Sri Mulyani Batalkan Pajak e-Commerce

ilustrasi : internet

eQuator.co.id – JAKARTA-RK. Pajak bagi pelaku usaha e-Commerce, sempat akan diterbitkan oleh Menteri Keuangan RI, Sri Mulyani. Namun belakangan, peraturan yang termaktub dalam Peraturan Menteri Keuangan (PMK) Nomor 210/PMK.010/2018 tentang Perlakuan Perpajakan atas Transaksi Perdagangan Melalui Sistem Elektronik (e-commerce) batal dilaksanakan.

Pembatalan PMK ini, disebutkan lantaran pemerintah masih perlu melakukan koordinasi dan sinkronisasi yang lebih komprehensif antar kementerian dan lembaga.

“Saya menarik PMK ini. Dengan demikian yang simpang siur tanggal 1 April ada pajak e-Commerce itu tidak benar,” kata Sri Mulyani, Jumat (29/3).

Sri menerangkan, peraturan e-Commerce ini mesti dikaji lagi sehingga tepat sasaran, adil, efisien, serta tetap mendorong pertumbuhan ekosistem ekonomi digital.

Penarikan PMK tersebut sekaligus memberikan waktu pemerintah untuk melakukan sosialisasi dan komunikasi yang lebih intensif dengan seluruh pemangku kepentingan.
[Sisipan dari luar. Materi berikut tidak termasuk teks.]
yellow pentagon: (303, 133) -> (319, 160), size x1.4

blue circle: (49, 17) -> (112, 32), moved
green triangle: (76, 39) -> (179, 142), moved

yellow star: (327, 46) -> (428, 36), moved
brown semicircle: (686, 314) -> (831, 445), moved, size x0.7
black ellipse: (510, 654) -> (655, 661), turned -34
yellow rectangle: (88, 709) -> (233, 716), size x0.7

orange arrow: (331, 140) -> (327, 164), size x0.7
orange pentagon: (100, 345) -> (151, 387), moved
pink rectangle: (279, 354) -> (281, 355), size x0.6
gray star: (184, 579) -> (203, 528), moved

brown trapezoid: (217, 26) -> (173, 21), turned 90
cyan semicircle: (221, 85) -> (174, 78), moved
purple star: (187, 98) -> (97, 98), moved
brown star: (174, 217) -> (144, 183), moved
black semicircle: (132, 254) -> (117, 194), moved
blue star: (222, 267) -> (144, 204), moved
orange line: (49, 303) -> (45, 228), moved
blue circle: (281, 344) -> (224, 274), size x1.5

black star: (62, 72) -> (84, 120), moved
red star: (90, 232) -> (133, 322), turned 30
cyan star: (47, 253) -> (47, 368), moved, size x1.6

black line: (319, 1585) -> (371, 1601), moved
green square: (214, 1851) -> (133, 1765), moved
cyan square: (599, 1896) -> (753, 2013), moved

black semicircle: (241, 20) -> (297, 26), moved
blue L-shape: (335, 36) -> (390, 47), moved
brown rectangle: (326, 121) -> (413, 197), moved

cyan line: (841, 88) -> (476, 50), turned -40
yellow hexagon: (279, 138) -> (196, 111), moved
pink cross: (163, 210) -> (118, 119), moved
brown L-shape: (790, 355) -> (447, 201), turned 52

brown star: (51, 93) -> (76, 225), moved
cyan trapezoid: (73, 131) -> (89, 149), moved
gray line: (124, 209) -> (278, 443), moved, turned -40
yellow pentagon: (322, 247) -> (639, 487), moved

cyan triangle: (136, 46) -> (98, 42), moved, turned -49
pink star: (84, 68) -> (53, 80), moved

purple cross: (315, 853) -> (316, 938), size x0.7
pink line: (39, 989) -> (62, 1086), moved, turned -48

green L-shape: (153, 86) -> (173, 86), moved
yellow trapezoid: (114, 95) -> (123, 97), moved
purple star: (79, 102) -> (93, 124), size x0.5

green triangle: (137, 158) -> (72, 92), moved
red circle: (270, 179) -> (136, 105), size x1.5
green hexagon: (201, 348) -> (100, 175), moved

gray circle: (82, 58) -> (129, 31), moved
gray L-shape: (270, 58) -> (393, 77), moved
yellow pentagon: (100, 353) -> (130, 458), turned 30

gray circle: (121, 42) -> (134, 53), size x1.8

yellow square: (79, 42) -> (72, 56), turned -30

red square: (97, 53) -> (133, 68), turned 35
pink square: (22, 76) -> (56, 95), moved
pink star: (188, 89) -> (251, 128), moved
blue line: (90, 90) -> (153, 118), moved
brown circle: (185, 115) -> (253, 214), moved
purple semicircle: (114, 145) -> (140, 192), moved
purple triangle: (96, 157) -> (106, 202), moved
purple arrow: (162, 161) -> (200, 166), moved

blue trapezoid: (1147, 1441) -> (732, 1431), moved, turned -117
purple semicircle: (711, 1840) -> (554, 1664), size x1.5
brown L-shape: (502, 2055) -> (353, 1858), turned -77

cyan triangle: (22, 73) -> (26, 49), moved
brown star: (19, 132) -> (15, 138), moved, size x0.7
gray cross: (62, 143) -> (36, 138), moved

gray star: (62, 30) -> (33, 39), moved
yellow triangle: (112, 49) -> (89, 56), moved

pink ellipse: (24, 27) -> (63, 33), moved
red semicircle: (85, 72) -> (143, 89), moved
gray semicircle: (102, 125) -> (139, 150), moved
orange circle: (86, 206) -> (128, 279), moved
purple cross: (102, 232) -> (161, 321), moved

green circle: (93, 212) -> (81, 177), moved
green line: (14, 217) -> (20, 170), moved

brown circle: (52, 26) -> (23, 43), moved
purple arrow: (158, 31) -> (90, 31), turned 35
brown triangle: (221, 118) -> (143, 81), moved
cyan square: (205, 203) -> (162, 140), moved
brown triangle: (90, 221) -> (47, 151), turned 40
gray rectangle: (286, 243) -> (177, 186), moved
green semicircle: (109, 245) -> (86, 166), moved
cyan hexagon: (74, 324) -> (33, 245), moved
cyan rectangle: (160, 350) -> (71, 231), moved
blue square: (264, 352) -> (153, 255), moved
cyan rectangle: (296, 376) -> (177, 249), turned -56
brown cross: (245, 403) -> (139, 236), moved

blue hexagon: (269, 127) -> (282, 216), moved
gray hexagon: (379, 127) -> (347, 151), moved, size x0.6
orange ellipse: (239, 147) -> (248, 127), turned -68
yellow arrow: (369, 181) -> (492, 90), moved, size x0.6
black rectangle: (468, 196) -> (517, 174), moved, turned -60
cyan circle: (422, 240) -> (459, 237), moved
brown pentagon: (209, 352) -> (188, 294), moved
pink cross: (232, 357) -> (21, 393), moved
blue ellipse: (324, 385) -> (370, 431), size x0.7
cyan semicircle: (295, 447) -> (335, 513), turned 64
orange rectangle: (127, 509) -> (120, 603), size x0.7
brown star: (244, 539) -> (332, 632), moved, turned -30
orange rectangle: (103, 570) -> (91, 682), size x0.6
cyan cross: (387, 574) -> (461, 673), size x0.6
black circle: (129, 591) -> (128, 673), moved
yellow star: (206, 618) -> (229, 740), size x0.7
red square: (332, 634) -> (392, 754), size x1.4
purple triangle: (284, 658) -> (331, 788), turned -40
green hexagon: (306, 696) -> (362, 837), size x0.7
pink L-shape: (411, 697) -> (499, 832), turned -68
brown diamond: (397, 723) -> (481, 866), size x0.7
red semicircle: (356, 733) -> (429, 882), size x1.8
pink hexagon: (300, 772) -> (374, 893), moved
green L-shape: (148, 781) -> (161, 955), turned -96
Selain itu mempersiapkan infrastruktur pelaporan data e-Commerce.

Sebelumnya, Asosiasi E-Commerce Indonesia (idEA) juga berharap penerapan PMK ini ditunda. Peraturan ini terkesan dipaksakan untuk diberlakukan pada 1 April lantaran hingga saat ini aturan teknis berupa Peraturan Direktur Jenderal Pajak (Perdirjen) tidak kunjung diterbitkan.

Ketua Bidang Ekonomi Digital idea, Bima Laga menyebutkan, ada beberapa poin dari peraturan tersebut yang belum siap diimplementasikan. Misalnya, pengawasan atas transaksi di media sosial (medsos).

“Kami berharap PMK turunannya positif dan fleksibel. Tetapi, ada satu bagian yang kami merasa itu masih perlu diatur. Contohnya, media sosial yang sama sekali tidak ada dan bentuk pelaporan satu pintunya belum klir 100 persen,’’ ujar Bima, kemarin.

Bima berharap pajak e-Commerce untuk marketplace diberlakukan secara bersamaan dengan medsos. “Kami sudah mengirimkan surat kepada pemerintah,” kata Bima.

Dia mengatakan, jika pajak e-Commerce hanya berlaku untuk marketplace, lanjut dia, berarti pemerintah bersikap tidak adil untuk model bisnis lainnya. Dia khawatir banyak penjual yang justru pindah berjualan lewat medsos. “Penurunan belum terjadi karena aturan ini belum berlaku. Tetapi, kalau melihat dari besaran user, bakal terjadi penurunan,” jelas Bima.

IdEA memaparkan data yang menunjukkan medsos seperti Facebook dan Instagram meraup porsi 66 persen dari keseluruhan transaksi secara online di Indonesia pada 2017. Hanya 16 persen yang bertransaksi melalui platform marketplace.

Direktur Eksekutif Center for Indonesia Taxation Analysis (CITA) Yustinus Prastowo menjelaskan, penerapan pajak e-Commerce memungkinkan ditunda karena Perdirjen tidak kunjung terbit. Meski Perdirjen diterbitkan, dibutuhkan waktu setidaknya tiga sampai empat bulan untuk sosialisasi.

Yustinus menambahkan, transaksi e-Commerce di luar platform marketplace seperti online retail, classified ads, daily deals, atau medsos sebenarnya bisa mengikuti ketentuan dalam PMK Nomor 210 Tahun 2018.

“Namun, pemerintah perlu segera membuat peraturan lanjutan agar terjadi equal treatment,’’ tuturnya.